Para wisatawan tampak antusias menyusuri bangunan bersejarah peninggalan Kerajaan Mataram Islam itu. Suasana tampak lebih ramai dari biasanya, terutama di area museum dan pendopo utama.
Libur Panjang Jadi Momentum Kebangkitan Wisata Solo
Peningkatan signifikan ini tidak lepas dari strategi pemerintah kota yang terus mempromosikan Solo sebagai destinasi wisata budaya dan kuliner. Long weekend Kenaikan Isa Almasih menjadi salah satu momentum untuk menggerakkan kembali sektor pariwisata yang sempat lesu.
Keraton Solo sendiri menawarkan daya tarik utama berupa koleksi pusaka kerajaan, arsitektur Jawa klasik, serta pengalaman budaya yang autentik. Tiket masuk yang terjangkau juga menjadi faktor pendorong minat wisatawan untuk berkunjung.
Pengelola keraton menyebutkan, lonjakan ini memberikan dampak positif tidak hanya bagi pendapatan obyek wisata, tetapi juga bagi pelaku UMKM di sekitar kawasan. Para pedagang makanan, minuman, hingga suvenir kebanjiran rezeki selama liburan.
Apa yang Dicari Wisatawan di Keraton Solo?
Wisatawan datang bukan hanya untuk berfoto atau sekadar jalan-jalan. Banyak di antara mereka yang ingin mempelajari sejarah dan budaya Jawa secara langsung.
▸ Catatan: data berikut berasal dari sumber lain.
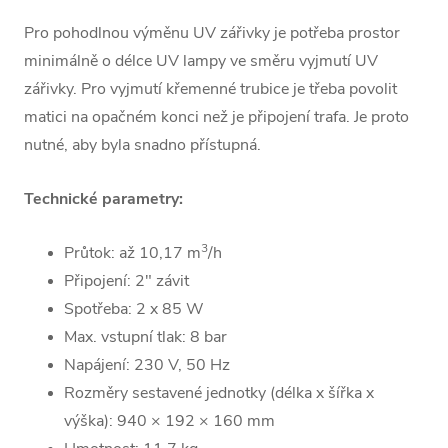
Pro pohodlnou výměnu UV zářivky je potřeba prostor
minimálně o délce UV lampy ve směru vyjmutí UV
zářivky. Pro vyjmutí křemenné trubice je třeba povolit
matici na opačném konci než je připojení trafa. Je proto
nutné, aby byla snadno přístupná.
Technické parametry:
3
Průtok: až
10,17
m
/h
Připojení:
2"
závit
Spotřeba: 2 x 85 W
Max. vstupní tlak: 8 bar
Napájení: 230 V, 50 Hz
Rozměry sestavené jednotky (délka x šířka x
výška):
940 × 192 × 160 mm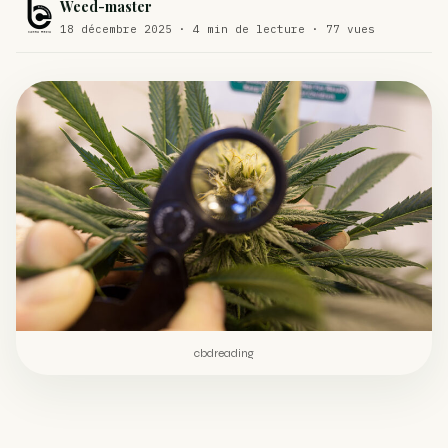
Weed-master
Comment éviter un joint de partir en cuillère
18 décembre 2025 · 4 min de lecture · 77 vues
WEED
Étude : L’extrait de cannabis, un traitement efficace
ACTU
contre les maux de dos…
Un fabricant polonais de textiles à base de chanvre
ACTU
suscite une forte…
cbdreading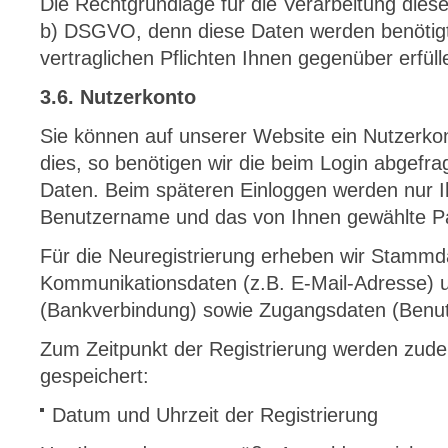
Die Rechtgrundlage für die Verarbeitung dieser
b) DSGVO, denn diese Daten werden benötigt
vertraglichen Pflichten Ihnen gegenüber erfül
3.6. Nutzerkonto
Sie können auf unserer Website ein Nutzerk
dies, so benötigen wir die beim Login abgef
Daten. Beim späteren Einloggen werden nur I
Benutzername und das von Ihnen gewählte Pa
Für die Neuregistrierung erheben wir Stammd
Kommunikationsdaten (z.B. E-Mail-Adresse) 
(Bankverbindung) sowie Zugangsdaten (Benu
Zum Zeitpunkt der Registrierung werden zud
gespeichert:
Datum und Uhrzeit der Registrierung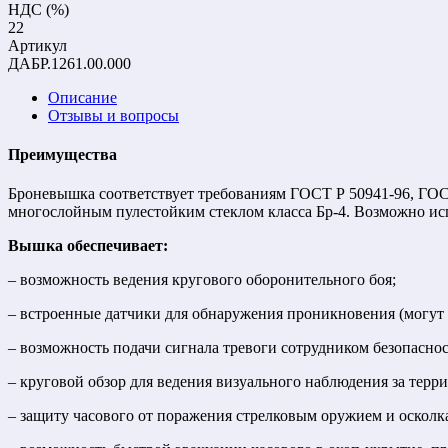
НДС (%)
22
Артикул
ДАБР.1261.00.000
Описание
Отзывы и вопросы
Преимущества
Броневышка соответствует требованиям ГОСТ Р 50941-96, ГОС
многослойным пулестойким стеклом класса Бр-4. Возможно испо
Вышка обеспечивает:
– возможность ведения кругового оборонительного боя;
– встроенные датчики для обнаружения проникновения (могут 
– возможность подачи сигнала тревоги сотрудником безопаснос
– круговой обзор для ведения визуального наблюдения за терр
– защиту часового от поражения стрелковым оружием и осколк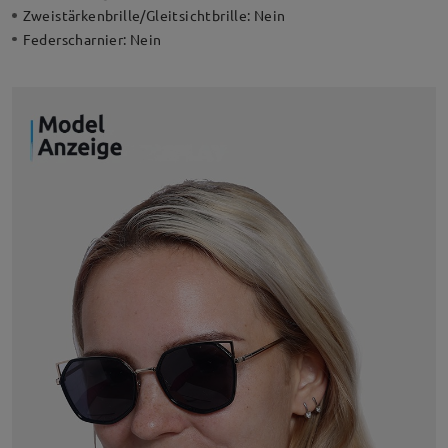
Zweistärkenbrille/Gleitsichtbrille:
Nein
Federscharnier:
Nein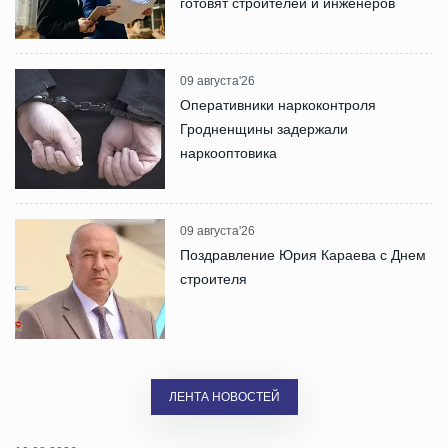
готовят строителей и инженеров
09 августа'26
Оперативники наркоконтроля
Гродненщины задержали
наркооптовика
09 августа'26
Поздравление Юрия Караева с Днем
строителя
ЛЕНТА НОВОСТЕЙ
Pemandu wisata lokal pun kebanjiran permintaan untuk menjelaskan setiap sudut keraton.
Selain itu, sejumlah acara kesenian tradisional yang digelar secara dadakan juga menambah daya tarik. Mulai dari pertunjukan wayang kulit hingga tari-tarian klasik keraton disuguhkan untuk menghibur para tamu.
Harapan untuk Keberlanjutan Pariwisata
Dengan lonjakan ini, pihak pengelola berharap tren kunjungan tinggi bisa terus berlanjut, tidak hanya saat libur panjang. Mereka terus berbenah, mulai dari perbaikan fasilitas, penambahan petugas kebersihan, hingga pengaturan arus pengunjung agar lebih nyaman.
Keraton Solo juga mulai gencar memanfaatkan media sosial untuk menarik minat generasi muda. Konten-konten visual tentang keindahan arsitektur dan cerita sejarah keraton dibagikan secara rutin.
Momen long weekend ini menjadi bukti bahwa pariwisata budaya di Solo masih memiliki daya pikat yang kuat. Dengan pengelolaan yang tepat, Keraton Solo berpotensi menjadi salah satu destinasi utama di Jawa Tengah yang mampu bersaing dengan obyek wisata modern.